Collected data entries
====================

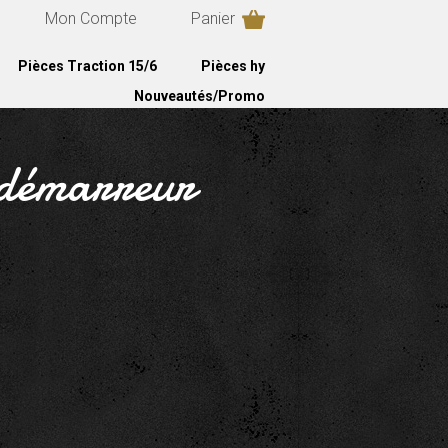
Mon Compte
Panier
Pièces Traction 15/6
Pièces hy
Nouveautés/Promo
 (démarreur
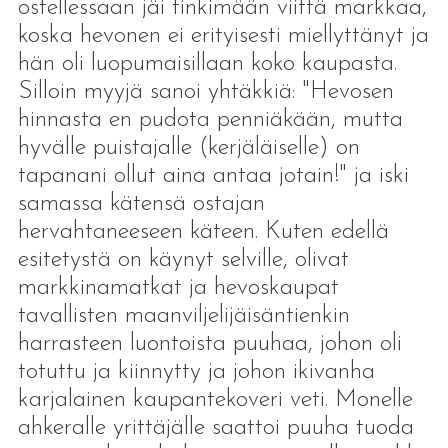
ostellessaan jäi tinkimään viittä markkaa,
koska hevonen ei erityisesti miellyttänyt ja
hän oli luopumaisillaan koko kaupasta.
Silloin myyjä sanoi yhtäkkiä: "Hevosen
hinnasta en pudota penniäkään, mutta
hyvälle puistajalle (kerjäläiselle) on
tapanani ollut aina antaa jotain!" ja iski
samassa kätensä ostajan
hervahtaneeseen käteen. Kuten edellä
esitetystä on käynyt selville, olivat
markkinamatkat ja hevoskaupat
tavallisten maanviljelijäisäntienkin
harrasteen luontoista puuhaa, johon oli
totuttu ja kiinnytty ja johon ikivanha
karjalainen kaupantekoveri veti. Monelle
ahkeralle yrittäjälle saattoi puuha tuoda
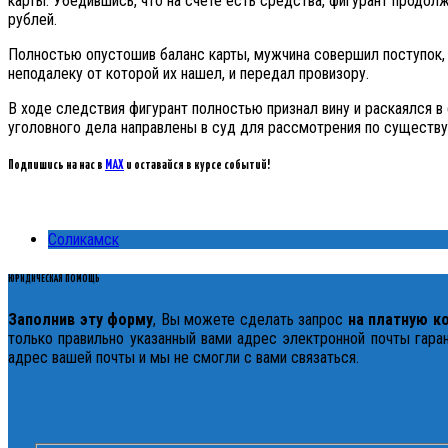
карты. Убедившись, что на счете есть средства, фигурант продол
рублей.
Полностью опустошив баланс карты, мужчина совершил поступок, 
неподалеку от которой их нашел, и передал провизору.
В ходе следствия фигурант полностью признал вину и раскаялся
уголовного дела направлены в суд для рассмотрения по существу
Подпишись на нас в
MAX
и оставайся в курсе событий!
Соликамск
ЮРИДИЧЕСКАЯ ПОМОЩЬ
Заполнив эту форму
, Вы можете сделать запрос
на платную к
только правильно указанный вами адрес электронной почты гаран
адрес вашей почты и мы не смогли с вами связаться.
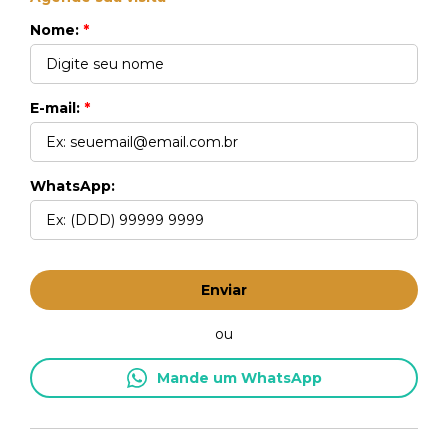
Nome:
*
E-mail:
*
WhatsApp:
Enviar
ou
Mande um WhatsApp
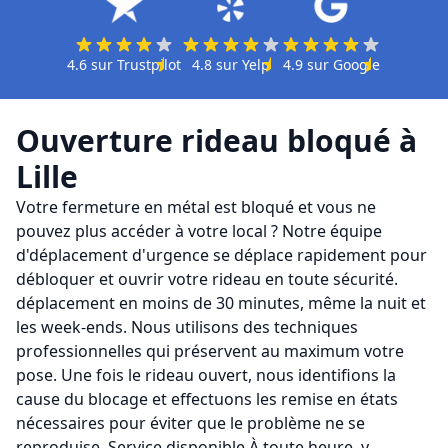
4.6
sur
Trustpilot
4.8
sur
Yelp
4.9
sur
Google
Ouverture rideau bloqué
à
Lille
Votre fermeture en métal est bloqué et vous ne
pouvez plus accéder à votre local ? Notre équipe
d'déplacement d'urgence se déplace rapidement pour
débloquer et ouvrir votre rideau en toute sécurité.
déplacement en moins de 30 minutes, même la nuit et
les week-ends. Nous utilisons des techniques
professionnelles qui préservent au maximum votre
pose. Une fois le rideau ouvert, nous identifions la
cause du blocage et effectuons les remise en états
nécessaires pour éviter que le problème ne se
reproduise. Service disponible À toute heure, y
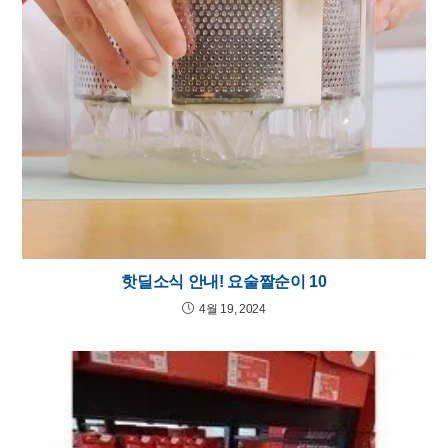
핫딜소식 안내! 요술짤순이 10
4월 19, 2024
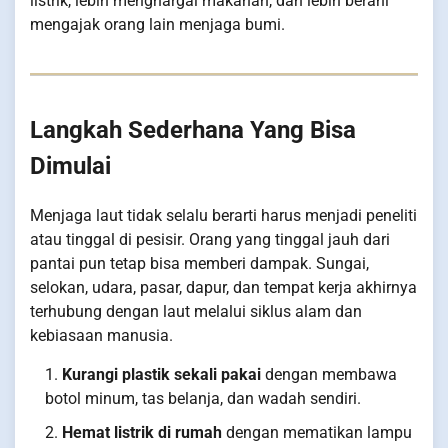
listrik, lebih menghargai makanan, dan lebih berani
mengajak orang lain menjaga bumi.
Langkah Sederhana Yang Bisa
Dimulai
Menjaga laut tidak selalu berarti harus menjadi peneliti
atau tinggal di pesisir. Orang yang tinggal jauh dari
pantai pun tetap bisa memberi dampak. Sungai,
selokan, udara, pasar, dapur, dan tempat kerja akhirnya
terhubung dengan laut melalui siklus alam dan
kebiasaan manusia.
Kurangi plastik sekali pakai
dengan membawa
botol minum, tas belanja, dan wadah sendiri.
Hemat listrik di rumah
dengan mematikan lampu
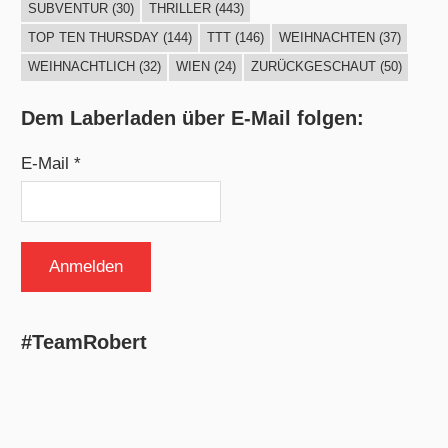
SUBVENTUR
(30)
THRILLER
(443)
TOP TEN THURSDAY
(144)
TTT
(146)
WEIHNACHTEN
(37)
WEIHNACHTLICH
(32)
WIEN
(24)
ZURÜCKGESCHAUT
(50)
Dem Laberladen über E-Mail folgen:
E-Mail *
#TeamRobert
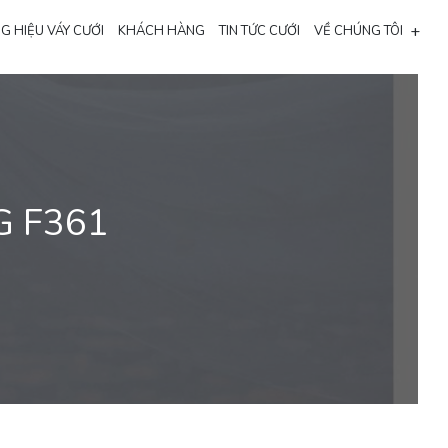
+
G HIỆU VÁY CƯỚI
KHÁCH HÀNG
TIN TỨC CƯỚI
VỀ CHÚNG TÔI
G F361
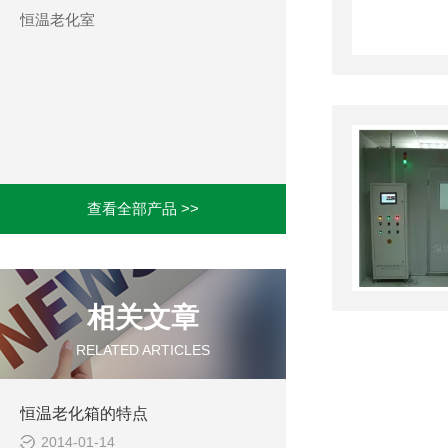
恒温老化室
查看全部产品 >>
相关文章
RELATED ARTICLES
恒温老化箱的特点
2014-01-14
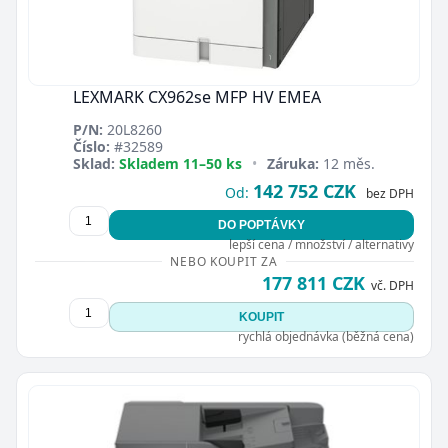
LEXMARK CX962se MFP HV EMEA
P/N:
20L8260
Číslo:
#32589
Sklad:
Skladem 11–50 ks
•
Záruka:
12 měs.
142 752 CZK
Od:
bez DPH
DO POPTÁVKY
lepší cena / množství / alternativy
NEBO KOUPIT ZA
177 811 CZK
vč. DPH
KOUPIT
rychlá objednávka (běžná cena)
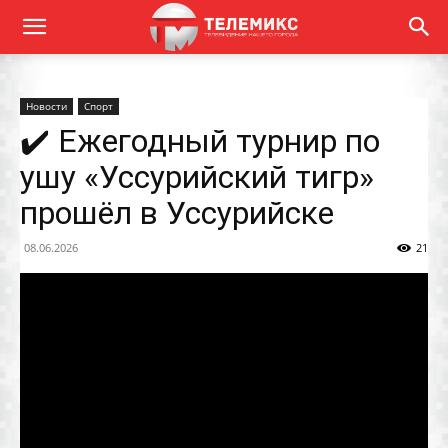
Новости
Спорт
✔️ Ежегодный турнир по
ушу «Уссурийский тигр»
прошёл в Уссурийске
08.06.2026
21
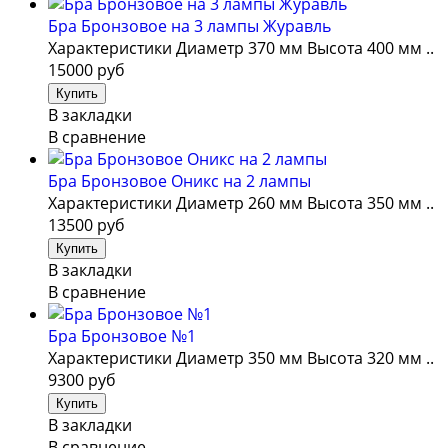
Бра Бронзовое на 3 лампы Журавль
Характеристики Диаметр 370 мм Высота 400 мм ..
15000 руб
В закладки
В сравнение
Бра Бронзовое Оникс на 2 лампы
Характеристики Диаметр 260 мм Высота 350 мм ..
13500 руб
В закладки
В сравнение
Бра Бронзовое №1
Характеристики Диаметр 350 мм Высота 320 мм ..
9300 руб
В закладки
В сравнение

====================

Exercise description: Output all of the records word for word, and keep the pictures out of the copy.

Your solution:
Mon Compte
Panier
Pièces Traction 15/6
Pièces hy
Nouveautés/Promo
 (démarreur
ostellessaan jäi tinkimään viittä markkaa,
koska hevonen ei erityisesti miellyttänyt ja
hän oli luopumaisillaan koko kaupasta.
Silloin myyjä sanoi yhtäkkiä: "Hevosen
hinnasta en pudota penniäkään, mutta
hyvälle puistajalle (kerjäläiselle) on
tapanani ollut aina antaa jotain!" ja iski
samassa kätensä ostajan
hervahtaneeseen käteen. Kuten edellä
esitetystä on käynyt selville, olivat
markkinamatkat ja hevoskaupat
tavallisten maanviljelijäisäntienkin
harrasteen luontoista puuhaa, johon oli
totuttu ja kiinnytty ja johon ikivanha
karjalainen kaupantekoveri veti. Monelle
ahkeralle yrittäjälle saattoi puuha tuoda
карты. Убедившись, что на счете есть средства, фигурант продол
рублей.
Полностью опустошив баланс карты, мужчина совершил поступок, 
неподалеку от которой их нашел, и передал провизору.
В ходе следствия фигурант полностью признал вину и раскаялся
уголовного дела направлены в суд для рассмотрения по существу
Подпишись на нас в
MAX
и оставайся в курсе событий!
Соликамск
ЮРИДИЧЕСКАЯ ПОМОЩЬ
Заполнив эту форму
, Вы можете сделать запрос
на платную к
только правильно указанный вами адрес электронной почты гаран
адрес вашей почты и мы не смогли с вами связаться.
Nome:
*
E-mail:
*
WhatsApp:
Enviar
ou
Mande um WhatsApp
4.6
sur
Trustpilot
4.8
sur
Yelp
4.9
sur
Google
Ouverture rideau bloqué
à
Lille
Votre fermeture en métal est bloqué et vous ne
pouvez plus accéder à votre local ? Notre équipe
d'déplacement d'urgence se déplace rapidement pour
débloquer et ouvrir votre rideau en toute sécurité.
déplacement en moins de 30 minutes, même la nuit et
les week-ends. Nous utilisons des techniques
professionnelles qui préservent au maximum votre
pose. Une fois le rideau ouvert, nous identifions la
cause du blocage et effectuons les remise en états
nécessaires pour éviter que le problème ne se
reproduise. Service disponible À toute heure, y
핫딜소식 안내! 요술짤순이 10
4월 19, 2024
listrik, lebih menghargai makanan, dan lebih berani
mengajak orang lain menjaga bumi.
Langkah Sederhana Yang Bisa
Dimulai
Menjaga laut tidak selalu berarti harus menjadi peneliti
atau tinggal di pesisir. Orang yang tinggal jauh dari
pantai pun tetap bisa memberi dampak. Sungai,
selokan, udara, pasar, dapur, dan tempat kerja akhirnya
terhubung dengan laut melalui siklus alam dan
kebiasaan manusia.
Kurangi plastik sekali pakai
dengan membawa
botol minum, tas belanja, dan wadah sendiri.
Hemat listrik di rumah
dengan mematikan lampu
SUBVENTUR
(30)
THRILLER
(443)
TOP TEN THURSDAY
(144)
TTT
(146)
WEIHNACHTEN
(37)
WEIHNACHTLICH
(32)
WIEN
(24)
ZURÜCKGESCHAUT
(50)
Dem Laberladen über E-Mail folgen:
E-Mail *
#TeamRobert
+
G HIỆU VÁY CƯỚI
KHÁCH HÀNG
TIN TỨC CƯỚI
VỀ CHÚNG TÔI
G F361
恒温老化室
查看全部产品 >>
相关文章
RELATED ARTICLES
恒温老化箱的特点
2014-01-14
LEXMARK CX962se MFP HV EMEA
P/N:
20L8260
Číslo:
#32589
Sklad:
Skladem 11–50 ks
•
Záruka:
12 měs.
142 752 CZK
Od:
bez DPH
DO POPTÁVKY
lepší cena / množství / alternativy
NEBO KOUPIT ZA
177 811 CZK
vč. DPH
KOUPIT
rychlá objednávka (běžná cena)
Новости
Спорт
✔️ Ежегодный турнир по
ушу «Уссурийский тигр»
прошёл в Уссурийске
08.06.2026
21
Бра Бронзовое на 3 лампы Журавль
Характеристики Диаметр 370 мм Высота 400 мм ..
15000 руб
В закладки
В сравнение
Бра Бронзовое Оникс на 2 лампы
Характеристики Диаметр 260 мм Высота 350 мм ..
13500 руб
В закладки
В сравнение
Бра Бронзовое №1
Характеристики Диаметр 350 мм Высота 320 мм ..
9300 руб
В закладки
В сравнение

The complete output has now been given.